Al-Khidr also appears as a character in Farmer’s “St. Francis Kisses His Ass Goodbye,” a tale in which St. Francis of Assisi falls victim to a time travel experiment from the future and is unwittingly transported to the twentieth century. Many Islamic and Biblical scholars believe al-Khidr to be analogous to the prophet Elijah, who is known in eastern European folklore as being responsible for bad weather, and indeed it is during a thunder-cracking tempest that St. Francis is plucked from the thirteenth century and deposited in the future. It is here where al-Khidr, calling himself “Kidder,” appears to the shocked friar, helping him make his way to the scientists whose experiment will end in a world wide disaster if St. Francis is not sent back to his past with the exact matter-mass which he brought with him to the future. In the end St. Francis is left wondering if the vision of the six winged, crucified seraph which he experiences years later in his own timeframe might not somehow have been connected with his trip to the future. The reader might also ponder two other questions: Were St. Francis’s stigmata the result of scientists from the future returning to take back some extra mass he had carried with him to the past? And when St. Francis encountered al-Khidr, did he in reality encounter himself? That is, did St. Francis encounter an advanced future version of himself who, because of his faith and labors, has gone on to a higher plane of existence and become a cosmic individual with the important task of managing world-scale crises? One should note that Farmer did not pair up St. Francis and al-Khidr arbitrarily. Idries Shah, in his The Sufis, makes a powerful argument that St. Francis of Assisi had knowledge of Sufi doctrine, and that he based much of his own teaching upon it.

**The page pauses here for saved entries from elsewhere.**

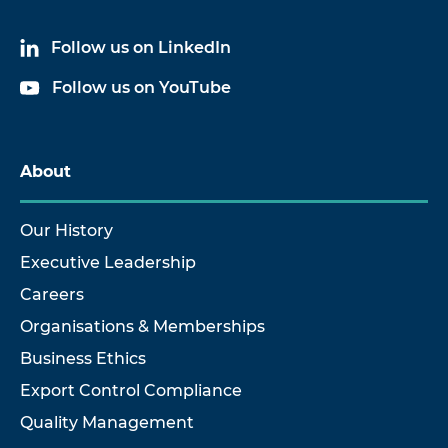
Follow us on LinkedIn
Follow us on YouTube
About
Our History
Executive Leadership
Careers
Organisations & Memberships
Business Ethics
Export Control Compliance
Quality Management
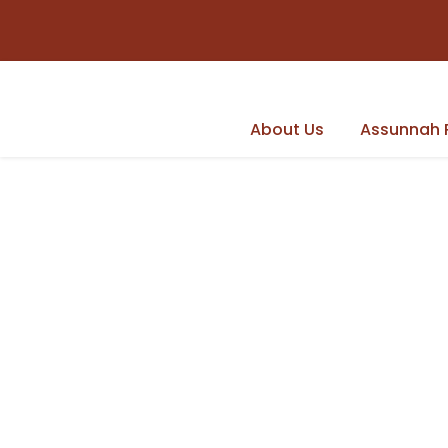
About Us
Assunnah 
Latest news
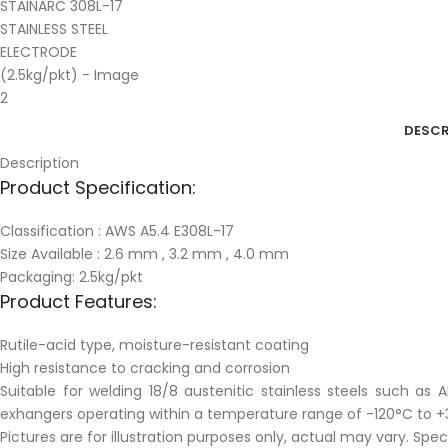
DESCR
Description
Product Specification:
Classification : AWS A5.4 E308L-17
Size Available : 2.6 mm , 3.2 mm , 4.0 mm
Packaging: 2.5kg/pkt
Product Features:
Rutile-acid type, moisture-resistant coating
High resistance to cracking and corrosion
Suitable for welding 18/8 austenitic stainless steels such as
exhangers operating within a temperature range of -120°C to +
Pictures are for illustration purposes only, actual may vary. Spe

In closing I feel obliged to point out that St. Francis of Assisi is also a hero of Tom Corbie, the protagonist of Farmer’s Peoria-based P.I. mystery novel Nothing Burns in Hell. When disturbed by the loud noise of his neighbors, Corbie states,
“I thought of vengeance vile and violent. Yet, I was trying to climb a high peak of spiritual development. Though I wasn’t a Catholic, my hero and role model was St. Francis of Assisi. But it seemed to me I was a pumpkin trying to change into a gilded coach in a place where midnight never came. How much free will does a pumpkin have?”
Here Farmer returns to old ground, the question of free will. It is a subject that, as I have tried to illustrate in this essay, is inextricably tied up with Farmer’s interest and flirtations with the subject of Sufism. But Farmer is not interested in the question academically. He knows it is a question that belongs to the realm of essence, of soul, not transient personality. And because of this often self-doubting recognition, Farmer reveals not only that he possesses a humility that might be worthy of St. Francis himself, but also that he might bear a mystical pearl of wisdom which he most likely doesn’t even know he has.